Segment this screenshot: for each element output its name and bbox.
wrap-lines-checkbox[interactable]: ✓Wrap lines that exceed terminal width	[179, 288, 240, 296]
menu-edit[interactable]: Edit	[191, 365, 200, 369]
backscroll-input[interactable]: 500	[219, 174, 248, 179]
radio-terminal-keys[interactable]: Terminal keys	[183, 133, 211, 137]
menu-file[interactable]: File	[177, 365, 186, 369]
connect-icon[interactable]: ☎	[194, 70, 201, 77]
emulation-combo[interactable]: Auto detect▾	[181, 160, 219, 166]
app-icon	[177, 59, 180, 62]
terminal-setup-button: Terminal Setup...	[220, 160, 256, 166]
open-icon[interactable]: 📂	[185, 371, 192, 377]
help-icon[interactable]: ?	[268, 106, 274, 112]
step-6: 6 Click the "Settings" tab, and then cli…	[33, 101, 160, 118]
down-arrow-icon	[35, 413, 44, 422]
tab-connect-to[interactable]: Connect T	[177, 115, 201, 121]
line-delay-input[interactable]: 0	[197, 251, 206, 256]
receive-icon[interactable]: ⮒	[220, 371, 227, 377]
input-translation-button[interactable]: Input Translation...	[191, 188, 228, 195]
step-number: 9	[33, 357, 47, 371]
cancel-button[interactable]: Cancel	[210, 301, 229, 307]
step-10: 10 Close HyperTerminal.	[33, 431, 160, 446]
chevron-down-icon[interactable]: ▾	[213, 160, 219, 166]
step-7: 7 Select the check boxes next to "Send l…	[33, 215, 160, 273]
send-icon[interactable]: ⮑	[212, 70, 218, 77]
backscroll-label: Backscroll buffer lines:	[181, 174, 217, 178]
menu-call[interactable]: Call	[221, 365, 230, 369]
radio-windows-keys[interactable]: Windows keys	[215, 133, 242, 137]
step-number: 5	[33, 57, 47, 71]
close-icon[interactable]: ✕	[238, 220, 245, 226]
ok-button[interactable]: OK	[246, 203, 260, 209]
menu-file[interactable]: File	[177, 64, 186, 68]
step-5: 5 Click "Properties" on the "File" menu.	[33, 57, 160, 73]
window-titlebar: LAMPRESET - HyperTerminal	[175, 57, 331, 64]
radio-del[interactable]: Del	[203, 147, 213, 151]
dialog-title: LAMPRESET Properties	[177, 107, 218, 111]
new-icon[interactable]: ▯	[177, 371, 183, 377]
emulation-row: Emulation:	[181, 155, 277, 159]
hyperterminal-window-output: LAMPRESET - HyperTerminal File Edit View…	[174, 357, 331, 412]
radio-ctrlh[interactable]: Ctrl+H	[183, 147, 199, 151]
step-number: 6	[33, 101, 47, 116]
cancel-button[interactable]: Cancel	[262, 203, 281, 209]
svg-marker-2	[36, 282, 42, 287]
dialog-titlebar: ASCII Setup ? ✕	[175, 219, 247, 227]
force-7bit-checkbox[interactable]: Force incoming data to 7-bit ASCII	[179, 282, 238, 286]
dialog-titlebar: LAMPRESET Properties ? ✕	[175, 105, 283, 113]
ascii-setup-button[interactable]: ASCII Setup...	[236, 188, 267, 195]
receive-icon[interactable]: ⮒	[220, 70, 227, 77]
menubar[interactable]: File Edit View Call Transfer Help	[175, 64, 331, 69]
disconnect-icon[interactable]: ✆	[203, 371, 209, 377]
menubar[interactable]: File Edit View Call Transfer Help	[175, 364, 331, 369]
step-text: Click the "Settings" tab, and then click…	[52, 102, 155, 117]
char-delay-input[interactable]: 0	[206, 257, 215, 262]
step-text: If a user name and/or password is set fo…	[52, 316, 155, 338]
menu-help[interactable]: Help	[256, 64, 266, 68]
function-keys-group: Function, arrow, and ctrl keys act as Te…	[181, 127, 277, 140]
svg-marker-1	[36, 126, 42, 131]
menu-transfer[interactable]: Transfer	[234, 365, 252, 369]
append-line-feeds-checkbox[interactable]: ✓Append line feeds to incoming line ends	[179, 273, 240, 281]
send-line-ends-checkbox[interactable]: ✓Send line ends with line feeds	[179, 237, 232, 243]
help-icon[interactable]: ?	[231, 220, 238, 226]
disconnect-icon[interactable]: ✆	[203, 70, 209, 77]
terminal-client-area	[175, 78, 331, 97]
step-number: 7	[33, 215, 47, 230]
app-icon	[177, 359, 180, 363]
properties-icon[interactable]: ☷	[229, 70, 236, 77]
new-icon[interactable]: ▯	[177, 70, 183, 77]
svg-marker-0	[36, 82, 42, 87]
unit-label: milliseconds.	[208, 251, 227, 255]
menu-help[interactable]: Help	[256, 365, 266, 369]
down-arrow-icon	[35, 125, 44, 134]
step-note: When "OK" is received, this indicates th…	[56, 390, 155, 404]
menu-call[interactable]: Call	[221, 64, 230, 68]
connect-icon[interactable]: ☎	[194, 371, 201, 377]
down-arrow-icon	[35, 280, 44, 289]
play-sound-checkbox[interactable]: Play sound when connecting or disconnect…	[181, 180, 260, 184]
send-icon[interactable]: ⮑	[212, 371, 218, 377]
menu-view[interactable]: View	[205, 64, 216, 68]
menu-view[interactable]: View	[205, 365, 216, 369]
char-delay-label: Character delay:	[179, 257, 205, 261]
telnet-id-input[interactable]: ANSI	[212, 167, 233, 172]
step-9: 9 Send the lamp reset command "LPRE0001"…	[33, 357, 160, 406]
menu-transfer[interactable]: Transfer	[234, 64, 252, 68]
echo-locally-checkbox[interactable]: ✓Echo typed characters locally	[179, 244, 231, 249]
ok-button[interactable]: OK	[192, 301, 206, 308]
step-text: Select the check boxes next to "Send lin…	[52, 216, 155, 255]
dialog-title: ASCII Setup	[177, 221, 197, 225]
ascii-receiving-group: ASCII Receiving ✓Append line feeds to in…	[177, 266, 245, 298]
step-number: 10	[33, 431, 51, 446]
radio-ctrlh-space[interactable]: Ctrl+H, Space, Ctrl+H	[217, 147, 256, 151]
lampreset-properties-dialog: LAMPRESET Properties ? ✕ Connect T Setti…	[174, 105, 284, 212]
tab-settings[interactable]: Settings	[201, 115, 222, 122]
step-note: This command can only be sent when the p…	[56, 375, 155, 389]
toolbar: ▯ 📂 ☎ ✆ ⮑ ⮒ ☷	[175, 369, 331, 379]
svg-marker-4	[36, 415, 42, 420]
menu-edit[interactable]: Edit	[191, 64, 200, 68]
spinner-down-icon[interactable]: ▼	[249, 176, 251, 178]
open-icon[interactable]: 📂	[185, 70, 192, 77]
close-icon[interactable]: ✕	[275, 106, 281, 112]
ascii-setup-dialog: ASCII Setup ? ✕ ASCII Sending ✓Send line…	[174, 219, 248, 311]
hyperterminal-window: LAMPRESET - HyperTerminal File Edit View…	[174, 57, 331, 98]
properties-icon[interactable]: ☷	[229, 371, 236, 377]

How to complete this task: Each line of the listing above should be output exactly.

Output of the task:
Segment this screenshot: for each element output its name and bbox.
wrap-lines-checkbox[interactable]: ✓Wrap lines that exceed terminal width	[179, 288, 240, 296]
menu-edit[interactable]: Edit	[191, 365, 200, 369]
backscroll-input[interactable]: 500	[219, 174, 248, 179]
radio-terminal-keys[interactable]: Terminal keys	[183, 133, 211, 137]
menu-file[interactable]: File	[177, 365, 186, 369]
connect-icon[interactable]: ☎	[194, 70, 201, 77]
emulation-combo[interactable]: Auto detect▾	[181, 160, 219, 166]
app-icon	[177, 59, 180, 62]
terminal-setup-button: Terminal Setup...	[220, 160, 256, 166]
open-icon[interactable]: 📂	[185, 371, 192, 377]
help-icon[interactable]: ?	[268, 106, 274, 112]
step-6: 6 Click the "Settings" tab, and then cli…	[33, 101, 160, 118]
down-arrow-icon	[35, 413, 44, 422]
tab-connect-to[interactable]: Connect T	[177, 115, 201, 121]
line-delay-input[interactable]: 0	[197, 251, 206, 256]
receive-icon[interactable]: ⮒	[220, 371, 227, 377]
input-translation-button[interactable]: Input Translation...	[191, 188, 228, 195]
step-number: 9	[33, 357, 47, 371]
cancel-button[interactable]: Cancel	[210, 301, 229, 307]
step-10: 10 Close HyperTerminal.	[33, 431, 160, 446]
chevron-down-icon[interactable]: ▾	[213, 160, 219, 166]
step-7: 7 Select the check boxes next to "Send l…	[33, 215, 160, 273]
send-icon[interactable]: ⮑	[212, 70, 218, 77]
backscroll-label: Backscroll buffer lines:	[181, 174, 217, 178]
menu-call[interactable]: Call	[221, 365, 230, 369]
radio-windows-keys[interactable]: Windows keys	[215, 133, 242, 137]
step-number: 5	[33, 57, 47, 71]
close-icon[interactable]: ✕	[238, 220, 245, 226]
ok-button[interactable]: OK	[246, 203, 260, 209]
menu-file[interactable]: File	[177, 64, 186, 68]
step-5: 5 Click "Properties" on the "File" menu.	[33, 57, 160, 73]
window-titlebar: LAMPRESET - HyperTerminal	[175, 57, 331, 64]
radio-del[interactable]: Del	[203, 147, 213, 151]
dialog-title: LAMPRESET Properties	[177, 107, 218, 111]
new-icon[interactable]: ▯	[177, 371, 183, 377]
emulation-row: Emulation:	[181, 155, 277, 159]
hyperterminal-window-output: LAMPRESET - HyperTerminal File Edit View…	[174, 357, 331, 412]
radio-ctrlh[interactable]: Ctrl+H	[183, 147, 199, 151]
step-number: 6	[33, 101, 47, 116]
cancel-button[interactable]: Cancel	[262, 203, 281, 209]
svg-marker-2	[36, 282, 42, 287]
dialog-titlebar: ASCII Setup ? ✕	[175, 219, 247, 227]
force-7bit-checkbox[interactable]: Force incoming data to 7-bit ASCII	[179, 282, 238, 286]
dialog-titlebar: LAMPRESET Properties ? ✕	[175, 105, 283, 113]
ascii-setup-button[interactable]: ASCII Setup...	[236, 188, 267, 195]
receive-icon[interactable]: ⮒	[220, 70, 227, 77]
menubar[interactable]: File Edit View Call Transfer Help	[175, 64, 331, 69]
disconnect-icon[interactable]: ✆	[203, 371, 209, 377]
menubar[interactable]: File Edit View Call Transfer Help	[175, 364, 331, 369]
step-text: Click the "Settings" tab, and then click…	[52, 102, 155, 117]
char-delay-input[interactable]: 0	[206, 257, 215, 262]
step-text: If a user name and/or password is set fo…	[52, 316, 155, 338]
menu-help[interactable]: Help	[256, 64, 266, 68]
function-keys-group: Function, arrow, and ctrl keys act as Te…	[181, 127, 277, 140]
svg-marker-1	[36, 126, 42, 131]
menu-transfer[interactable]: Transfer	[234, 365, 252, 369]
append-line-feeds-checkbox[interactable]: ✓Append line feeds to incoming line ends	[179, 273, 240, 281]
send-line-ends-checkbox[interactable]: ✓Send line ends with line feeds	[179, 237, 232, 243]
help-icon[interactable]: ?	[231, 220, 238, 226]
disconnect-icon[interactable]: ✆	[203, 70, 209, 77]
terminal-client-area	[175, 78, 331, 97]
step-number: 7	[33, 215, 47, 230]
app-icon	[177, 359, 180, 363]
properties-icon[interactable]: ☷	[229, 70, 236, 77]
new-icon[interactable]: ▯	[177, 70, 183, 77]
svg-marker-0	[36, 82, 42, 87]
unit-label: milliseconds.	[208, 251, 227, 255]
menu-help[interactable]: Help	[256, 365, 266, 369]
down-arrow-icon	[35, 125, 44, 134]
step-note: When "OK" is received, this indicates th…	[56, 390, 155, 404]
menu-call[interactable]: Call	[221, 64, 230, 68]
connect-icon[interactable]: ☎	[194, 371, 201, 377]
down-arrow-icon	[35, 280, 44, 289]
play-sound-checkbox[interactable]: Play sound when connecting or disconnect…	[181, 180, 260, 184]
send-icon[interactable]: ⮑	[212, 371, 218, 377]
menu-view[interactable]: View	[205, 64, 216, 68]
menu-view[interactable]: View	[205, 365, 216, 369]
char-delay-label: Character delay:	[179, 257, 205, 261]
telnet-id-input[interactable]: ANSI	[212, 167, 233, 172]
step-9: 9 Send the lamp reset command "LPRE0001"…	[33, 357, 160, 406]
menu-transfer[interactable]: Transfer	[234, 64, 252, 68]
echo-locally-checkbox[interactable]: ✓Echo typed characters locally	[179, 244, 231, 249]
ok-button[interactable]: OK	[192, 301, 206, 308]
step-text: Select the check boxes next to "Send lin…	[52, 216, 155, 255]
dialog-title: ASCII Setup	[177, 221, 197, 225]
ascii-receiving-group: ASCII Receiving ✓Append line feeds to in…	[177, 266, 245, 298]
step-number: 10	[33, 431, 51, 446]
radio-ctrlh-space[interactable]: Ctrl+H, Space, Ctrl+H	[217, 147, 256, 151]
lampreset-properties-dialog: LAMPRESET Properties ? ✕ Connect T Setti…	[174, 105, 284, 212]
tab-settings[interactable]: Settings	[201, 115, 222, 122]
step-note: This command can only be sent when the p…	[56, 375, 155, 389]
toolbar: ▯ 📂 ☎ ✆ ⮑ ⮒ ☷	[175, 369, 331, 379]
svg-marker-4	[36, 415, 42, 420]
menu-edit[interactable]: Edit	[191, 64, 200, 68]
spinner-down-icon[interactable]: ▼	[249, 176, 251, 178]
open-icon[interactable]: 📂	[185, 70, 192, 77]
close-icon[interactable]: ✕	[275, 106, 281, 112]
ascii-setup-dialog: ASCII Setup ? ✕ ASCII Sending ✓Send line…	[174, 219, 248, 311]
hyperterminal-window: LAMPRESET - HyperTerminal File Edit View…	[174, 57, 331, 98]
properties-icon[interactable]: ☷	[229, 371, 236, 377]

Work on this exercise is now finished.